Big software projects whether to manage supply chains, handle payroll, track inventory or prepare finances tend to begin with high expectations and the best intentions. They're all about efficiency, reliability, cost-savings, competitiveness.
Companies might develop their own programs internally, outsource the job or buy from a company such as SAP AG, Oracle Corp. or PeopleSoft Inc. Regardless of the route, it's usually a major undertaking to get things right.
Often, however, the first step toward total disaster is taken before the first line of code is drawn up. Organizations must map out exactly how they do business, refining procedures along the way. All this must be clearly explained to a project's technical team.
"The risk associated with these projects is not around software but is around the actual business process redesign that takes place," said Bill Wohl, an SAP spokesman. "These projects require very strong executive leadership, very talented consulting resources and a very focused effort if the project is to be successful and not disruptive."
A 2002 study commissioned by the National Institute of Standards and Technology found that software bugs cost the U.S. economy about $59.5 billion annually. The same study found that more than a third of that cost about $22.2 billion could be eliminated by improving testing.
The lack of robust testing likely contributed to the Sept. 14 radio system failure over the skies of parts of California, Nevada and Arizona. Though there were a handful of close calls, all 403 planes in the air during the incident managed to land safely, said FAA spokesman Donn Walker. A handful violated rules that dictate how close they are allowed to fly to each other but the FAA maintains there were no "near misses."

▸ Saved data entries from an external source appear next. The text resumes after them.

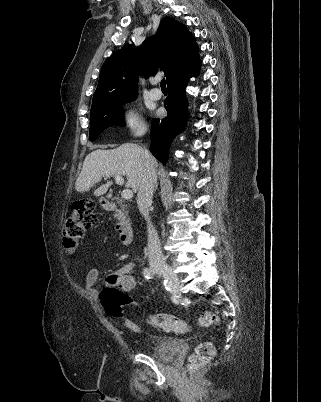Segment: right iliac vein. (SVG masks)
<instances>
[{"instance_id":"63e3f726","label":"right iliac vein","mask_w":321,"mask_h":402,"mask_svg":"<svg viewBox=\"0 0 321 402\" xmlns=\"http://www.w3.org/2000/svg\"><path fill=\"white\" fill-rule=\"evenodd\" d=\"M156 272L164 276L176 289H179L180 279L178 275L169 266L156 267Z\"/></svg>"}]
</instances>
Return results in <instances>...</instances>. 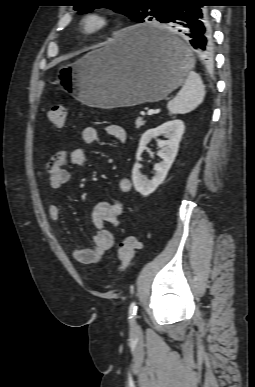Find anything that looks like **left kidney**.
Here are the masks:
<instances>
[{"mask_svg":"<svg viewBox=\"0 0 255 387\" xmlns=\"http://www.w3.org/2000/svg\"><path fill=\"white\" fill-rule=\"evenodd\" d=\"M185 125L182 120L176 119L163 123L162 125L147 130L141 137L139 147L136 153V163L132 170V180L137 192L143 196H148L164 181L167 173L175 160L178 152L179 143L184 134ZM164 136L167 140H157L160 150L157 155L162 159L160 163L155 164V176L148 180L139 170L138 161L141 154L146 149L147 144L152 138Z\"/></svg>","mask_w":255,"mask_h":387,"instance_id":"obj_1","label":"left kidney"}]
</instances>
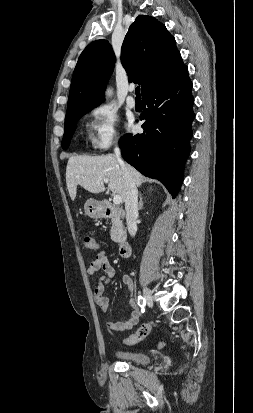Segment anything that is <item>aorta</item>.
Masks as SVG:
<instances>
[{"mask_svg": "<svg viewBox=\"0 0 253 413\" xmlns=\"http://www.w3.org/2000/svg\"><path fill=\"white\" fill-rule=\"evenodd\" d=\"M111 94H112V90L108 89L107 92H106V95L109 97Z\"/></svg>", "mask_w": 253, "mask_h": 413, "instance_id": "1", "label": "aorta"}]
</instances>
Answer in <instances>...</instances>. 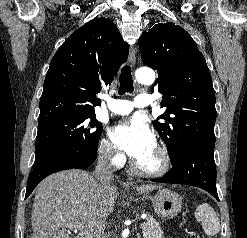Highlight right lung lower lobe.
Masks as SVG:
<instances>
[{
  "instance_id": "right-lung-lower-lobe-1",
  "label": "right lung lower lobe",
  "mask_w": 247,
  "mask_h": 238,
  "mask_svg": "<svg viewBox=\"0 0 247 238\" xmlns=\"http://www.w3.org/2000/svg\"><path fill=\"white\" fill-rule=\"evenodd\" d=\"M96 157L97 152L63 151L50 154L34 162L33 172L27 183L25 199L46 176L65 169L87 168L96 160Z\"/></svg>"
}]
</instances>
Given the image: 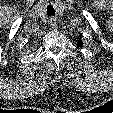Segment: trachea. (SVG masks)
<instances>
[{
	"label": "trachea",
	"mask_w": 113,
	"mask_h": 113,
	"mask_svg": "<svg viewBox=\"0 0 113 113\" xmlns=\"http://www.w3.org/2000/svg\"><path fill=\"white\" fill-rule=\"evenodd\" d=\"M47 14H48L49 17L55 15L54 8H53L51 5H49V6L47 7Z\"/></svg>",
	"instance_id": "trachea-1"
}]
</instances>
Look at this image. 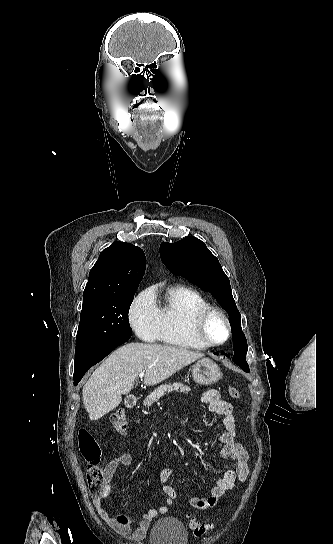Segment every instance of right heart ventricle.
<instances>
[{
  "label": "right heart ventricle",
  "mask_w": 333,
  "mask_h": 544,
  "mask_svg": "<svg viewBox=\"0 0 333 544\" xmlns=\"http://www.w3.org/2000/svg\"><path fill=\"white\" fill-rule=\"evenodd\" d=\"M208 306V300L199 291L184 285L170 287L158 307L161 316L160 339L182 348H206L195 336L194 321L197 314Z\"/></svg>",
  "instance_id": "1"
}]
</instances>
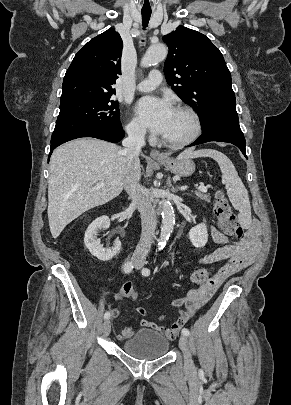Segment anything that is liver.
<instances>
[{
    "mask_svg": "<svg viewBox=\"0 0 291 405\" xmlns=\"http://www.w3.org/2000/svg\"><path fill=\"white\" fill-rule=\"evenodd\" d=\"M141 172L140 160H135ZM126 161L116 144L93 138L72 140L50 159L48 220L53 238L84 212L106 204L123 190ZM103 181V187H96Z\"/></svg>",
    "mask_w": 291,
    "mask_h": 405,
    "instance_id": "6515ba94",
    "label": "liver"
}]
</instances>
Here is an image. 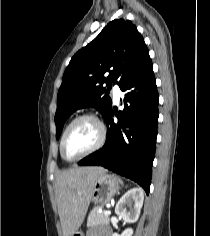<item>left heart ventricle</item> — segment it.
Masks as SVG:
<instances>
[{"instance_id": "b2bd125f", "label": "left heart ventricle", "mask_w": 210, "mask_h": 236, "mask_svg": "<svg viewBox=\"0 0 210 236\" xmlns=\"http://www.w3.org/2000/svg\"><path fill=\"white\" fill-rule=\"evenodd\" d=\"M99 129L95 122L84 119L76 122L68 131L63 152L66 158L72 159L90 149L98 140Z\"/></svg>"}]
</instances>
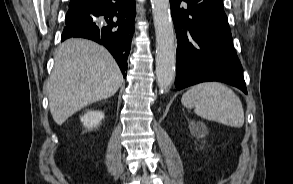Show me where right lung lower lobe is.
Segmentation results:
<instances>
[{"instance_id":"1","label":"right lung lower lobe","mask_w":293,"mask_h":184,"mask_svg":"<svg viewBox=\"0 0 293 184\" xmlns=\"http://www.w3.org/2000/svg\"><path fill=\"white\" fill-rule=\"evenodd\" d=\"M135 0H89L70 6L62 41L82 37L104 45L123 76L134 32Z\"/></svg>"}]
</instances>
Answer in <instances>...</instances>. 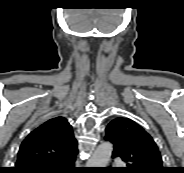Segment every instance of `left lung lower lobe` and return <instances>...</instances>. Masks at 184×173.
I'll list each match as a JSON object with an SVG mask.
<instances>
[{
    "mask_svg": "<svg viewBox=\"0 0 184 173\" xmlns=\"http://www.w3.org/2000/svg\"><path fill=\"white\" fill-rule=\"evenodd\" d=\"M111 171L109 170V168H108V170H104V171H102V173H110ZM124 173H126L125 171H124Z\"/></svg>",
    "mask_w": 184,
    "mask_h": 173,
    "instance_id": "1",
    "label": "left lung lower lobe"
}]
</instances>
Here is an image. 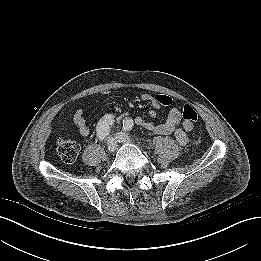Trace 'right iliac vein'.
<instances>
[{"instance_id": "1", "label": "right iliac vein", "mask_w": 261, "mask_h": 261, "mask_svg": "<svg viewBox=\"0 0 261 261\" xmlns=\"http://www.w3.org/2000/svg\"><path fill=\"white\" fill-rule=\"evenodd\" d=\"M117 149V142L114 138L109 137L108 141H107V150L110 153L115 152V150Z\"/></svg>"}]
</instances>
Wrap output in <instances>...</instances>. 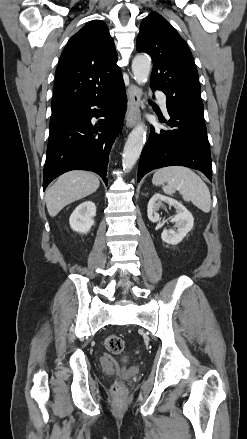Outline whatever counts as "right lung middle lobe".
Segmentation results:
<instances>
[{
  "mask_svg": "<svg viewBox=\"0 0 247 439\" xmlns=\"http://www.w3.org/2000/svg\"><path fill=\"white\" fill-rule=\"evenodd\" d=\"M58 114H60V113H52V116H51V118H53V117L57 116Z\"/></svg>",
  "mask_w": 247,
  "mask_h": 439,
  "instance_id": "right-lung-middle-lobe-1",
  "label": "right lung middle lobe"
}]
</instances>
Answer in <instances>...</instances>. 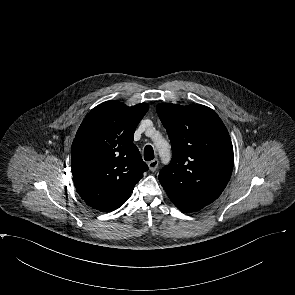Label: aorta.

The genesis of the problem was the transition in 2001 by Harris Corp. of the Federal Aviation Administration's Voice Switching Control System from Unix-based servers to Microsoft Corp.'s off-the-shelf Windows Advanced Server 2000.
By most accounts, the move went well except the new system required regular maintenance to prevent data overload. When that wasn't done, it turned itself off as it was designed to do. But the backup also failed. In all, the southern California system was down for three hours, though other FAA centers restored communications within seconds, Walker said.
The FAA's investigation is continuing.